Recorded data:
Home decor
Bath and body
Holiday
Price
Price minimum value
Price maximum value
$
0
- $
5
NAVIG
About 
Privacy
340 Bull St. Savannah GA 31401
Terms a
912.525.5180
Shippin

* * *

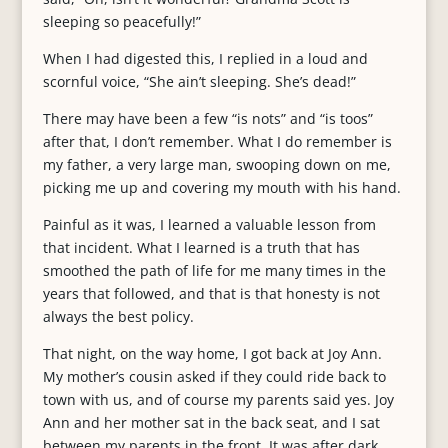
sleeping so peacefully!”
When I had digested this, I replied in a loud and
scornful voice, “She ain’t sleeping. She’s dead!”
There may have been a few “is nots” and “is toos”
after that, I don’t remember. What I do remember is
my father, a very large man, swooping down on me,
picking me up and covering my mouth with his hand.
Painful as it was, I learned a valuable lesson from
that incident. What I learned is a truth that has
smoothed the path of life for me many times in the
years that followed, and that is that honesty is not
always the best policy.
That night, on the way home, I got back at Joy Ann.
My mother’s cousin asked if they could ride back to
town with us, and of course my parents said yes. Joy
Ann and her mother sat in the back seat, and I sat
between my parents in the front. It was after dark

### What this task involves
Look through the data and show every line containing "sleeping".

### Answer area
sleeping so peacefully!”
scornful voice, “She ain’t sleeping. She’s dead!”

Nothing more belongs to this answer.